Exercise data |
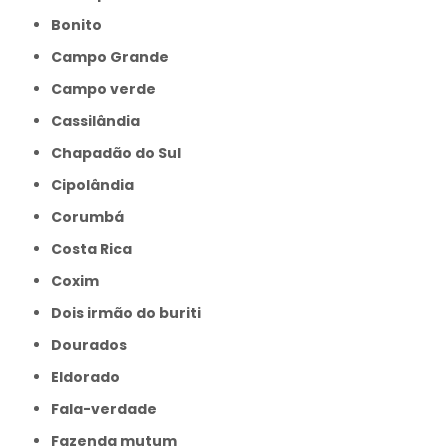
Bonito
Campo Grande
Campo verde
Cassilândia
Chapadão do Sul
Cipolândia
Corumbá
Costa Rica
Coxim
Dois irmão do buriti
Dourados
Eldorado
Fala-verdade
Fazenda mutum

---

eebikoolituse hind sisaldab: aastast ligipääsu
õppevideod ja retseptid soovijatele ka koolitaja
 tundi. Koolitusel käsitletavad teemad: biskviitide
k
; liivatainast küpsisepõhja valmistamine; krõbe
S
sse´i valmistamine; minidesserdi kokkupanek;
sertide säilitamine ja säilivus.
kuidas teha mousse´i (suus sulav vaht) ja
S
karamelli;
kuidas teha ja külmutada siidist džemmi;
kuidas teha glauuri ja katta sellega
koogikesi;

...

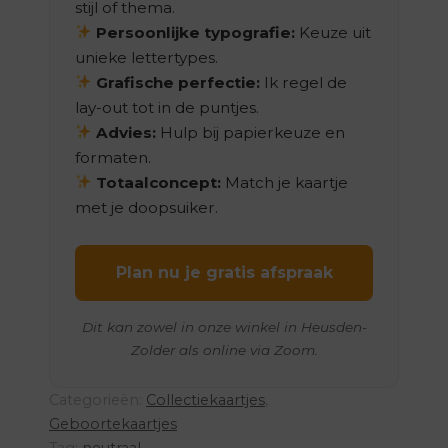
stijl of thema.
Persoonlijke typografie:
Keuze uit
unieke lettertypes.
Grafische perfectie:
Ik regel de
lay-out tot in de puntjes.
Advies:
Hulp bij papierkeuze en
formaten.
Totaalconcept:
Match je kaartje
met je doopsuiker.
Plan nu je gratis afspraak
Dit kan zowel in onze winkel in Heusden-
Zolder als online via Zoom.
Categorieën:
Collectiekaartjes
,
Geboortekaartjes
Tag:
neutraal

Task statement |
Among the entries above, locate the lines containing "Chapadão do Sul" and "Fazenda mutum", and transcribe exactly those two lines and all lines between.

Written solution |
Chapadão do Sul
Cipolândia
Corumbá
Costa Rica
Coxim
Dois irmão do buriti
Dourados
Eldorado
Fala-verdade
Fazenda mutum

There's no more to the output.